“Taccuino dell’urlo” di Sonia Caporossi (Marco Saya Edizioni 2020), è uno di quei libri di cui i Photocopy Poets dovrebbero fare tesoro. Qui si può desoggettivizzare rendendo però universali, ovvero arrivando all’interno del soggetto, i protagonisti del testo. Il “lui e lei” sono sintagmi dinamici e operanti a cui dare, ciascuno, una propria configurazione e per questo unici per ogni lettore. Una solidissima architettura è colonna vertebrale in cui la Caporossi dissemina indizi e deviazioni, da scoprire e comprendere. A differenza di altri che hanno parlato di questo bel libro, dando la propria interpretazione sempre rispettabile, credo che la piccola chiave di lettura sia contenuta in “Indizi”: -Non è un caso che la tavola del test di Rorschach che figura in copertina è la numero 5: il rapporto con la realtà-.
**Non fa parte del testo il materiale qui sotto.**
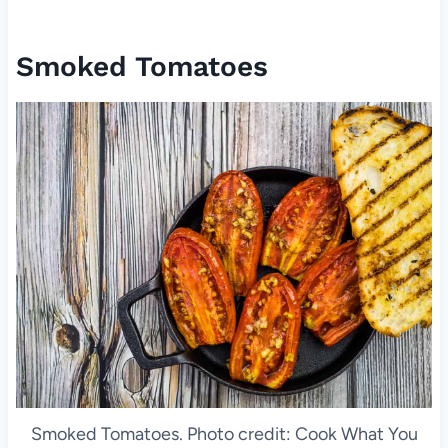
Smoked Tomatoes
Smoked Tomatoes. Photo credit: Cook What You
Certo è che un substrato filosofico scorre nel Taccuino ma non è questa la filigrana e ciò che emerge è la dialettica tra soggetti: io-altro da me-poesia-oggetto-parola.
In più l’ultima poesia del libro, (omega), sembra proprio uno stemma codicum posto al finale di un percorso testuale denso, ricco di riflessioni e fughe che continuano ad intrecciarsi senza soluzioni di continuità. L’urlo è anche l’ululato delle nostre solitudini affollate.
(alfa )
«ho visto l’abisso in un altro
la zona in cui non vuoi stare
si infrange sul muro bagnato
del mare
per tutte le tue sicurezze
insicure
dal limite scabro del luogo
che per coercizione ti ostini a abitare
ho visto il riflesso di un altro
nel sole
nell’ombra di un fiore reciso
che pare
dismesso dall’onda del tempo
che inutile scorre invissuto
e attrae
lo spirito nell’indolenza
pigrizia del dire e del fare
ho visto l’influsso di un altro
sul cuore
che imbelle s’offende al contatto
del dare
respinto da echi ormai spenti
che vacui rinviano parole
d’amore
inascoltate al mittente
per quanto il ritorno alla gioia
si mostri nell’eventuale
ho visto l’ossesso nell’altro
nel dimenticare
quand’anche, sebbene, ancorché
ricordi di lei solo il male
nell’imprecisione coatta
dell’analizzare
ho visto l’abisso di un altro
quel luogo in cui vuoi ancora stare
perché prima o poi, quel poco o quel tanto
almeno, circuìto dal bene
ripenserai il fallimento
e tutte le anemiche colpe
che puoi enumerare
son sempre dell’ego di un altro
nell’ipocrisia
di questo industriarsi a non fare.»
XIX.
ora non fugge la militanza della parola
per prolessi orizzontale, torna al senso rivelato
che lo porta alla follia dei suoi vuoti di memoria
e ricorda ormai solo l’abito più vero
quando smetteva i panni del diletto
caracollando inerme sulle sue stesse ipocrisie
:: lui la vuole ancora
così ritorna intero, pregno e intonso al verso
nel setaccio del suo amore ammalato e senza fiato
«giacché inutili già siamo, senza poi mezze misure:
nella moltiplicazione di ogni infausta divisione
nella reduplicazione di ogni mortificazione
non c’è scusa, al giorno d’oggi, all’indolenza del poeta.»